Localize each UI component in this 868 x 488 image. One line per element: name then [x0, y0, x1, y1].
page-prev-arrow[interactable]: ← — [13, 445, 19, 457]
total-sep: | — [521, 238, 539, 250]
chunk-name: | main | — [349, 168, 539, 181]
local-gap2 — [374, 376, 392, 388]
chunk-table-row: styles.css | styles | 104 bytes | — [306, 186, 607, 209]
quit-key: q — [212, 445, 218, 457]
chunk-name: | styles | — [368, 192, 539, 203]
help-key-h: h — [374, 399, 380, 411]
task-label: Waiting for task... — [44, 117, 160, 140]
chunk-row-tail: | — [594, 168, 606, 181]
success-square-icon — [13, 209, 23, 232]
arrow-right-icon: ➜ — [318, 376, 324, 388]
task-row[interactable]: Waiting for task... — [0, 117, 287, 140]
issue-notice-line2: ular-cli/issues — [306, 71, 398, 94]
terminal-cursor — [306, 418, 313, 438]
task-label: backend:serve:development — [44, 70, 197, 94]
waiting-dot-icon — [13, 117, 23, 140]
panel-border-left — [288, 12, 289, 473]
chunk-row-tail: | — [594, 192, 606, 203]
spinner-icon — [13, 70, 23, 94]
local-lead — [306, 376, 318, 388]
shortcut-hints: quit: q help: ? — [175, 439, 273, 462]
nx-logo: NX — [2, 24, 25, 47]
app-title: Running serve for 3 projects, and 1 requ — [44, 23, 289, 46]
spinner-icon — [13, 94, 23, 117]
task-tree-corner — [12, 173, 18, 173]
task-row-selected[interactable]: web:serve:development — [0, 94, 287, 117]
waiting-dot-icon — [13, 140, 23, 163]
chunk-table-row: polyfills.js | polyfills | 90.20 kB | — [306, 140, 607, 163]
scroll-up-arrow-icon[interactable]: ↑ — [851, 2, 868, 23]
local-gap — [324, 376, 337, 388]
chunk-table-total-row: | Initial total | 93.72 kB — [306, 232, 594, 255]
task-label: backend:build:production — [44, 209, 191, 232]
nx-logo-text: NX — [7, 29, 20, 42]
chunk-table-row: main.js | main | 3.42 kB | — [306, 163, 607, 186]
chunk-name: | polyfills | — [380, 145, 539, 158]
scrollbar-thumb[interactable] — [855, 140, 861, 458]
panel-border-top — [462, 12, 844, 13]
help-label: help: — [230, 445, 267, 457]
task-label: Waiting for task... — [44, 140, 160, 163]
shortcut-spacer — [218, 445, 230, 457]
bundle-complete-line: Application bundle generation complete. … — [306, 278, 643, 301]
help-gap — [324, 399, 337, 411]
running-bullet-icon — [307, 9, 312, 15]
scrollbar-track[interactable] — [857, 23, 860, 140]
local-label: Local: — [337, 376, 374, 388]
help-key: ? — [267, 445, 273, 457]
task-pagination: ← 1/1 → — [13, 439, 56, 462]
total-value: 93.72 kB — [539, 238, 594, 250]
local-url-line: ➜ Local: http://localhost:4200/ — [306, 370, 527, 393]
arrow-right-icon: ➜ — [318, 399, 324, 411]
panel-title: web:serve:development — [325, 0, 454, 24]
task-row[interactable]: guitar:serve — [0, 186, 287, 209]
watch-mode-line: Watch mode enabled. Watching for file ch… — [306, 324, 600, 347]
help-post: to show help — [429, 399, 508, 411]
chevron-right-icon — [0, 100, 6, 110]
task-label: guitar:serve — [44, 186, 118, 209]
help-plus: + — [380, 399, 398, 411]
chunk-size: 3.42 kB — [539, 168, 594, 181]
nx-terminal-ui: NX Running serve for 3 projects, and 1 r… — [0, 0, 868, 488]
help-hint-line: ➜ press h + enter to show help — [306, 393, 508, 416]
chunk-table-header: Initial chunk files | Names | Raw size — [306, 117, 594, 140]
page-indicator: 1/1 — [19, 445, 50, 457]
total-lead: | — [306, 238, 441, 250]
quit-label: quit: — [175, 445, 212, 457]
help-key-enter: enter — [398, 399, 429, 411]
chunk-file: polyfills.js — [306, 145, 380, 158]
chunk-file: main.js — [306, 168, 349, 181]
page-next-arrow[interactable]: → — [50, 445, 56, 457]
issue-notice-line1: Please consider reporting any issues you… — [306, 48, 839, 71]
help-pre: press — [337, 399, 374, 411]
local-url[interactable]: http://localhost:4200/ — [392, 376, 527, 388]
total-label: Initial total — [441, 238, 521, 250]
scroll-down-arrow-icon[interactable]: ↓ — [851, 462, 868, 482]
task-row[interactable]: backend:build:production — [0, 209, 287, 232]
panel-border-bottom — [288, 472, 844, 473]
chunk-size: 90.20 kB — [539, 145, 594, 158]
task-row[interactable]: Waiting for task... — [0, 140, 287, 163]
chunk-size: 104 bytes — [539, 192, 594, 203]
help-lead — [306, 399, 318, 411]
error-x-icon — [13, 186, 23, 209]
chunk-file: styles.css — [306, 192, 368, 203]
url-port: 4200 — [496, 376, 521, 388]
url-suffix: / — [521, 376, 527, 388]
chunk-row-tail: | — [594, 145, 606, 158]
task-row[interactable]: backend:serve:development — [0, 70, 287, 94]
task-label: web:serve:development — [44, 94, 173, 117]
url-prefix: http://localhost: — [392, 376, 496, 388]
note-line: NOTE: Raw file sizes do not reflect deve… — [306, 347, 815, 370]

○ ○ ○ ○

Problem description:
Scan the material above for the string "arrow" and report each line where you find it.

The completed task:
page-prev-arrow[interactable]: ← — [13, 445, 19, 457]
arrow-right-icon: ➜ — [318, 376, 324, 388]
scroll-up-arrow-icon[interactable]: ↑ — [851, 2, 868, 23]
arrow-right-icon: ➜ — [318, 399, 324, 411]
page-next-arrow[interactable]: → — [50, 445, 56, 457]
scroll-down-arrow-icon[interactable]: ↓ — [851, 462, 868, 482]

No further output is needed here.